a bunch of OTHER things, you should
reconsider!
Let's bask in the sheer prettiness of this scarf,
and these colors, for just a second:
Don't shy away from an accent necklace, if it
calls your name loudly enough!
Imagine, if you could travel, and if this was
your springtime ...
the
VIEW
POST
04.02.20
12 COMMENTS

※

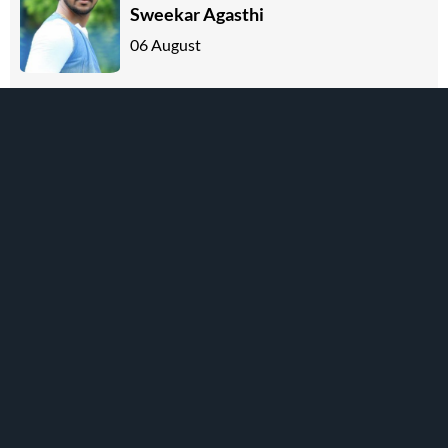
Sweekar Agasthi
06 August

※

- [WHAT THE TASK ASKS]
A single number is required: the count of lines in the data above that include the string "this".

- [RESULT OF THE TASK]
2